CANNES -- Belting out a period version of Let's Do It (Let's Fall In Love) on screen in the musical De-Lovely gave Canadian singer Alanis Morissette a crash course in Cole Porter.
"I was very ignorant of Cole Porter before I started," Morissette admitted yesterday at the Cannes Film Festival, where De-Lovely -- a biopic of the Broadway and Hollywood composer -- is set to close the 57th festival tonight.
"I knew four or five of his songs, so I was educated as I went," an upbeat Morissette said in a media scrum before going off to rehearse a live Cole Porter concert that will follow the movie. Morissette will warble one or two songs and, after other performances, join an ensemble for the title song that will include Sheryl Crow and Natalie Cole.

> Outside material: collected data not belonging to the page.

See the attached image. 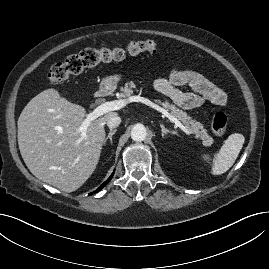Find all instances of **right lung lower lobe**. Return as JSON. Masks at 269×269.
<instances>
[{"instance_id": "1", "label": "right lung lower lobe", "mask_w": 269, "mask_h": 269, "mask_svg": "<svg viewBox=\"0 0 269 269\" xmlns=\"http://www.w3.org/2000/svg\"><path fill=\"white\" fill-rule=\"evenodd\" d=\"M113 175H114V172L99 188H97L94 192H91L89 195H92V194L97 193L98 191H100L112 179Z\"/></svg>"}]
</instances>
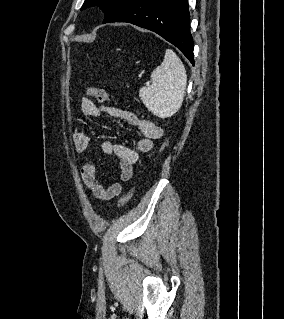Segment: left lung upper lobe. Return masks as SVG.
Masks as SVG:
<instances>
[{"mask_svg":"<svg viewBox=\"0 0 284 319\" xmlns=\"http://www.w3.org/2000/svg\"><path fill=\"white\" fill-rule=\"evenodd\" d=\"M125 1L126 0H85L81 10L91 6H99L104 10V23H106L113 15L117 13Z\"/></svg>","mask_w":284,"mask_h":319,"instance_id":"obj_1","label":"left lung upper lobe"}]
</instances>
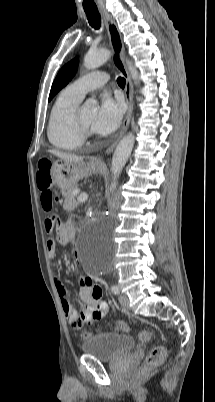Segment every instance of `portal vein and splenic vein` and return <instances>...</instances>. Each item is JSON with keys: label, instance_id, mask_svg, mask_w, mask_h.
<instances>
[{"label": "portal vein and splenic vein", "instance_id": "obj_1", "mask_svg": "<svg viewBox=\"0 0 215 402\" xmlns=\"http://www.w3.org/2000/svg\"><path fill=\"white\" fill-rule=\"evenodd\" d=\"M77 193H78V191L75 190L74 194H77ZM87 198H88V195L86 193H82L78 196L77 200H78V202L82 203V202H85L87 200Z\"/></svg>", "mask_w": 215, "mask_h": 402}]
</instances>
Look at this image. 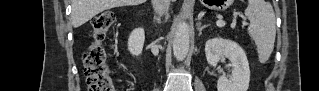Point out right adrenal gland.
I'll return each instance as SVG.
<instances>
[{
  "label": "right adrenal gland",
  "mask_w": 319,
  "mask_h": 91,
  "mask_svg": "<svg viewBox=\"0 0 319 91\" xmlns=\"http://www.w3.org/2000/svg\"><path fill=\"white\" fill-rule=\"evenodd\" d=\"M168 18V15L166 16V19ZM154 20L157 21L158 23H161V18L154 15Z\"/></svg>",
  "instance_id": "2a0ac1e0"
}]
</instances>
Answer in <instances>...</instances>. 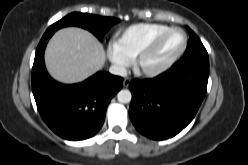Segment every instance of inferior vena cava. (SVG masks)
Here are the masks:
<instances>
[{
  "label": "inferior vena cava",
  "mask_w": 248,
  "mask_h": 165,
  "mask_svg": "<svg viewBox=\"0 0 248 165\" xmlns=\"http://www.w3.org/2000/svg\"><path fill=\"white\" fill-rule=\"evenodd\" d=\"M109 72L113 75H118L121 77H126L127 76V70L125 67L123 66H119V65H112L109 68Z\"/></svg>",
  "instance_id": "obj_1"
}]
</instances>
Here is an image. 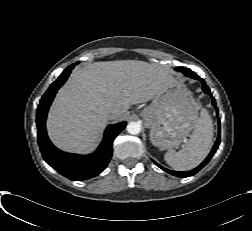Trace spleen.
I'll return each instance as SVG.
<instances>
[{
	"label": "spleen",
	"instance_id": "1",
	"mask_svg": "<svg viewBox=\"0 0 252 231\" xmlns=\"http://www.w3.org/2000/svg\"><path fill=\"white\" fill-rule=\"evenodd\" d=\"M213 139V123L206 109L197 118L189 141L178 152L172 149L165 154L166 163L177 171H188L198 166L208 155Z\"/></svg>",
	"mask_w": 252,
	"mask_h": 231
}]
</instances>
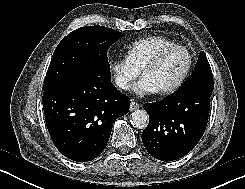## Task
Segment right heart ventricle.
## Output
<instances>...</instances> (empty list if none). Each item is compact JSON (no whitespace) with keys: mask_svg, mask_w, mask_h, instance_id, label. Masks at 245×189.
Wrapping results in <instances>:
<instances>
[{"mask_svg":"<svg viewBox=\"0 0 245 189\" xmlns=\"http://www.w3.org/2000/svg\"><path fill=\"white\" fill-rule=\"evenodd\" d=\"M174 42L164 35H152L138 39L126 47V58L141 71L145 64L163 47Z\"/></svg>","mask_w":245,"mask_h":189,"instance_id":"e07e8e85","label":"right heart ventricle"}]
</instances>
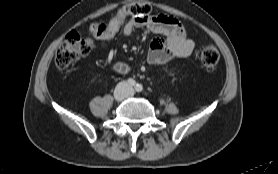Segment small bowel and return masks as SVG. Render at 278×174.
Segmentation results:
<instances>
[{"label":"small bowel","mask_w":278,"mask_h":174,"mask_svg":"<svg viewBox=\"0 0 278 174\" xmlns=\"http://www.w3.org/2000/svg\"><path fill=\"white\" fill-rule=\"evenodd\" d=\"M177 21L176 18L164 14L131 16L123 21L119 31L130 35L137 28H145L158 35L159 37L151 42L147 60L150 64H165L174 58L190 56L195 48L185 29L176 26ZM109 39L99 38L102 45Z\"/></svg>","instance_id":"obj_1"}]
</instances>
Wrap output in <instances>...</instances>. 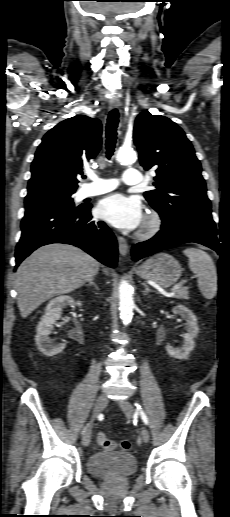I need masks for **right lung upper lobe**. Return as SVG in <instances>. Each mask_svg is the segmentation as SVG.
<instances>
[{"label": "right lung upper lobe", "instance_id": "cb5924a9", "mask_svg": "<svg viewBox=\"0 0 230 517\" xmlns=\"http://www.w3.org/2000/svg\"><path fill=\"white\" fill-rule=\"evenodd\" d=\"M101 134V122L85 115L68 118L47 132L31 165L25 202L73 194L77 174L100 150Z\"/></svg>", "mask_w": 230, "mask_h": 517}]
</instances>
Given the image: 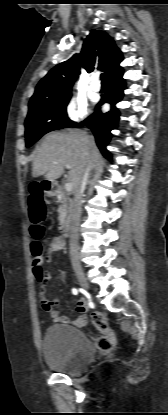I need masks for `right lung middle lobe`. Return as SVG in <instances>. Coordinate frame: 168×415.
I'll use <instances>...</instances> for the list:
<instances>
[{
    "instance_id": "right-lung-middle-lobe-1",
    "label": "right lung middle lobe",
    "mask_w": 168,
    "mask_h": 415,
    "mask_svg": "<svg viewBox=\"0 0 168 415\" xmlns=\"http://www.w3.org/2000/svg\"><path fill=\"white\" fill-rule=\"evenodd\" d=\"M70 98L71 95L29 110L25 121L26 147H30L50 131L68 128L74 124L66 113Z\"/></svg>"
}]
</instances>
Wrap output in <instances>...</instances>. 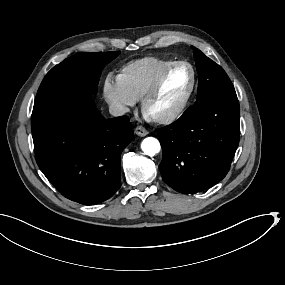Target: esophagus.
Here are the masks:
<instances>
[{
  "label": "esophagus",
  "instance_id": "34e87169",
  "mask_svg": "<svg viewBox=\"0 0 285 285\" xmlns=\"http://www.w3.org/2000/svg\"><path fill=\"white\" fill-rule=\"evenodd\" d=\"M135 133L140 137H144L148 134V131L143 126H137L135 128Z\"/></svg>",
  "mask_w": 285,
  "mask_h": 285
}]
</instances>
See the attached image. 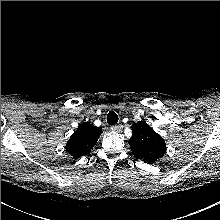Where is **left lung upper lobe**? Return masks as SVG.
Instances as JSON below:
<instances>
[{"instance_id":"1","label":"left lung upper lobe","mask_w":220,"mask_h":220,"mask_svg":"<svg viewBox=\"0 0 220 220\" xmlns=\"http://www.w3.org/2000/svg\"><path fill=\"white\" fill-rule=\"evenodd\" d=\"M132 133L129 144L136 158L154 163L165 154L166 143L164 139L147 123H134Z\"/></svg>"}]
</instances>
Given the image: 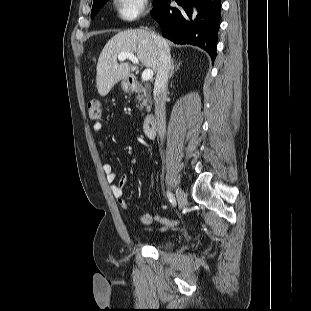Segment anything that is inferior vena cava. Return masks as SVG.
I'll use <instances>...</instances> for the list:
<instances>
[{
	"mask_svg": "<svg viewBox=\"0 0 311 311\" xmlns=\"http://www.w3.org/2000/svg\"><path fill=\"white\" fill-rule=\"evenodd\" d=\"M151 34L154 38L158 52V64L154 84V101L155 115L157 120V132L159 138L162 140L165 138L166 134L165 100L168 87L169 71L171 68V56L166 41L155 33Z\"/></svg>",
	"mask_w": 311,
	"mask_h": 311,
	"instance_id": "inferior-vena-cava-1",
	"label": "inferior vena cava"
}]
</instances>
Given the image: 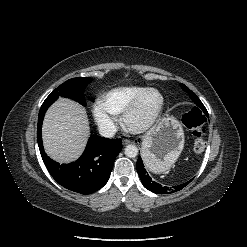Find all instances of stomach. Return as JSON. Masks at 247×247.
<instances>
[{
    "mask_svg": "<svg viewBox=\"0 0 247 247\" xmlns=\"http://www.w3.org/2000/svg\"><path fill=\"white\" fill-rule=\"evenodd\" d=\"M184 131L173 117L164 118L142 140L141 156L154 173H165L177 161L184 148Z\"/></svg>",
    "mask_w": 247,
    "mask_h": 247,
    "instance_id": "stomach-1",
    "label": "stomach"
}]
</instances>
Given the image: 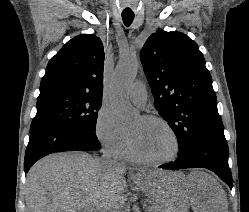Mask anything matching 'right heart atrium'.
<instances>
[{
    "label": "right heart atrium",
    "instance_id": "1",
    "mask_svg": "<svg viewBox=\"0 0 249 212\" xmlns=\"http://www.w3.org/2000/svg\"><path fill=\"white\" fill-rule=\"evenodd\" d=\"M94 135L109 157L121 160L126 156L128 152L126 135L120 128L112 109L107 105H102L97 111Z\"/></svg>",
    "mask_w": 249,
    "mask_h": 212
}]
</instances>
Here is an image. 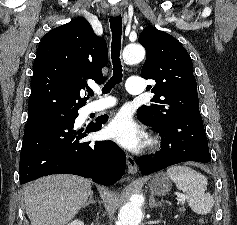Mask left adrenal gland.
Listing matches in <instances>:
<instances>
[{"instance_id": "left-adrenal-gland-1", "label": "left adrenal gland", "mask_w": 237, "mask_h": 225, "mask_svg": "<svg viewBox=\"0 0 237 225\" xmlns=\"http://www.w3.org/2000/svg\"><path fill=\"white\" fill-rule=\"evenodd\" d=\"M149 206H150L151 208H156V207H161L162 204H161V202L156 203V202H155V199H154V196L151 195V196H150V199H149Z\"/></svg>"}]
</instances>
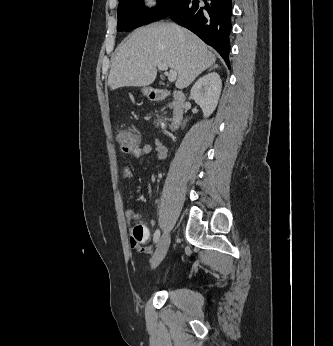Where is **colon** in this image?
Wrapping results in <instances>:
<instances>
[{
  "instance_id": "obj_1",
  "label": "colon",
  "mask_w": 333,
  "mask_h": 346,
  "mask_svg": "<svg viewBox=\"0 0 333 346\" xmlns=\"http://www.w3.org/2000/svg\"><path fill=\"white\" fill-rule=\"evenodd\" d=\"M116 138L123 152H133L140 146L139 135L131 129H119L117 131ZM151 232V226H143L141 224H136L132 229L131 235H138L139 239L141 240V243H143L146 240V238H150Z\"/></svg>"
}]
</instances>
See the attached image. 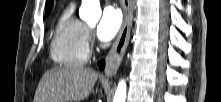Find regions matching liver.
<instances>
[{
  "label": "liver",
  "instance_id": "1",
  "mask_svg": "<svg viewBox=\"0 0 221 102\" xmlns=\"http://www.w3.org/2000/svg\"><path fill=\"white\" fill-rule=\"evenodd\" d=\"M97 78V72L90 68H54L45 72L40 80L34 102H80L88 98Z\"/></svg>",
  "mask_w": 221,
  "mask_h": 102
}]
</instances>
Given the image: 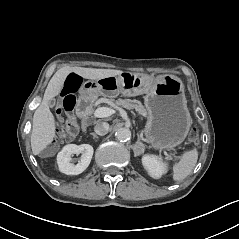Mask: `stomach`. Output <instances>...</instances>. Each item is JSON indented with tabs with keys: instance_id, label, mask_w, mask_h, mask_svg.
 <instances>
[{
	"instance_id": "obj_1",
	"label": "stomach",
	"mask_w": 239,
	"mask_h": 239,
	"mask_svg": "<svg viewBox=\"0 0 239 239\" xmlns=\"http://www.w3.org/2000/svg\"><path fill=\"white\" fill-rule=\"evenodd\" d=\"M146 94L148 111L145 141L159 150H172L186 138L192 125L184 85L176 76H160L156 82L146 74L122 72L95 81L88 80L79 89V100L94 102L99 96L115 98Z\"/></svg>"
}]
</instances>
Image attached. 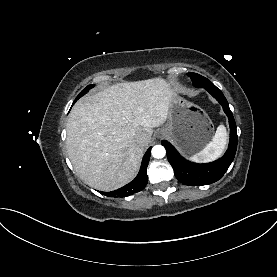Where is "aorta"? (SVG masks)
Segmentation results:
<instances>
[{
  "mask_svg": "<svg viewBox=\"0 0 277 277\" xmlns=\"http://www.w3.org/2000/svg\"><path fill=\"white\" fill-rule=\"evenodd\" d=\"M166 154V150L162 145H156L152 148V156L154 158H163Z\"/></svg>",
  "mask_w": 277,
  "mask_h": 277,
  "instance_id": "aorta-1",
  "label": "aorta"
}]
</instances>
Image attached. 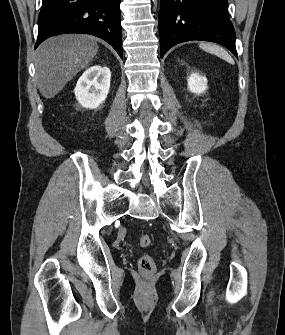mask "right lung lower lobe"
Returning <instances> with one entry per match:
<instances>
[{"instance_id":"obj_1","label":"right lung lower lobe","mask_w":285,"mask_h":335,"mask_svg":"<svg viewBox=\"0 0 285 335\" xmlns=\"http://www.w3.org/2000/svg\"><path fill=\"white\" fill-rule=\"evenodd\" d=\"M35 48L49 37L90 34L107 41L123 58L121 0H42Z\"/></svg>"}]
</instances>
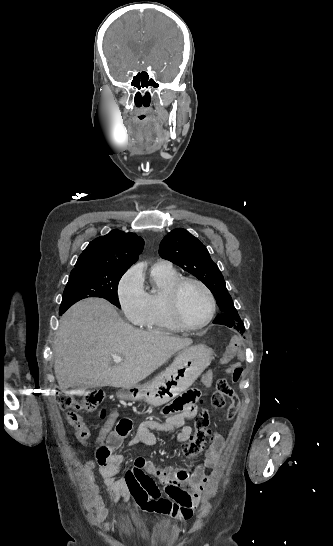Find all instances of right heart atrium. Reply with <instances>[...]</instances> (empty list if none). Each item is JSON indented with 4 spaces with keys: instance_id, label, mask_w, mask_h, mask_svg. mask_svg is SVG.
I'll list each match as a JSON object with an SVG mask.
<instances>
[{
    "instance_id": "right-heart-atrium-1",
    "label": "right heart atrium",
    "mask_w": 333,
    "mask_h": 546,
    "mask_svg": "<svg viewBox=\"0 0 333 546\" xmlns=\"http://www.w3.org/2000/svg\"><path fill=\"white\" fill-rule=\"evenodd\" d=\"M117 301L128 321L142 324L147 312V301L142 278L135 268H130L120 279L117 285Z\"/></svg>"
}]
</instances>
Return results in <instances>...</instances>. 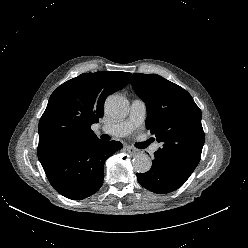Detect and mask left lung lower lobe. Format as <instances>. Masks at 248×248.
<instances>
[{
  "label": "left lung lower lobe",
  "mask_w": 248,
  "mask_h": 248,
  "mask_svg": "<svg viewBox=\"0 0 248 248\" xmlns=\"http://www.w3.org/2000/svg\"><path fill=\"white\" fill-rule=\"evenodd\" d=\"M151 169L143 174L137 173L138 182L146 189L165 194L180 188L190 177L174 163L155 155Z\"/></svg>",
  "instance_id": "left-lung-lower-lobe-1"
}]
</instances>
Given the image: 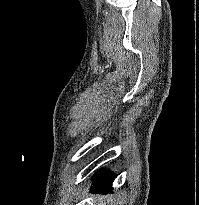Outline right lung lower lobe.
<instances>
[{"instance_id":"1","label":"right lung lower lobe","mask_w":199,"mask_h":205,"mask_svg":"<svg viewBox=\"0 0 199 205\" xmlns=\"http://www.w3.org/2000/svg\"><path fill=\"white\" fill-rule=\"evenodd\" d=\"M115 179V175L109 170H100L93 178V187H91V192L107 193L112 191V183Z\"/></svg>"}]
</instances>
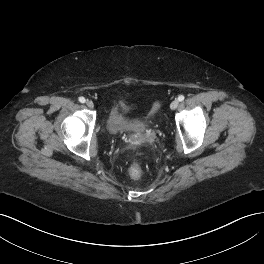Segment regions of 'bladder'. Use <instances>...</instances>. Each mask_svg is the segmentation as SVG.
<instances>
[{
	"label": "bladder",
	"instance_id": "obj_1",
	"mask_svg": "<svg viewBox=\"0 0 264 264\" xmlns=\"http://www.w3.org/2000/svg\"><path fill=\"white\" fill-rule=\"evenodd\" d=\"M127 108L125 104L121 103L116 104L109 111L106 124L111 133L130 132L138 128L137 120L125 115V110H127Z\"/></svg>",
	"mask_w": 264,
	"mask_h": 264
}]
</instances>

Hiring that high-powered threesome, plus others such as Elvis Costello, Diana Krall, Robbie Williams and Lemar was a clever way to bridge the generation gap for the movie, Morissette said. "That's part of the charm. It's a great sneaky way to bring young people into a theatre, to have contemporary artists in it. It's brilliant."
Morissette said she now realizes what a genius Porter was. "In taking part, I was honouring him. It wasn't about me."
And she was fascinated by his rebellious streak, including his homosexual escapades, hints of which popped up in double entendres in the songs. "He's very transparent. He's laying it all there in his songs. He's laying it all bare.
"I just think he's so whimsical and subversive and charming and tortured -- and yet very cocky about it all, too. He's got this great combination of intangible qualities that don't typically sit together."
"People say that about you, too," she is told. "Yeah, I related to it," she answered with a laugh.
And Morissette is subversive enough to choose something other than a Cole Porter musical as her own favourite: "I think the best musical on the planet is the South Park movie. It really is the greatest musical I've ever seen!"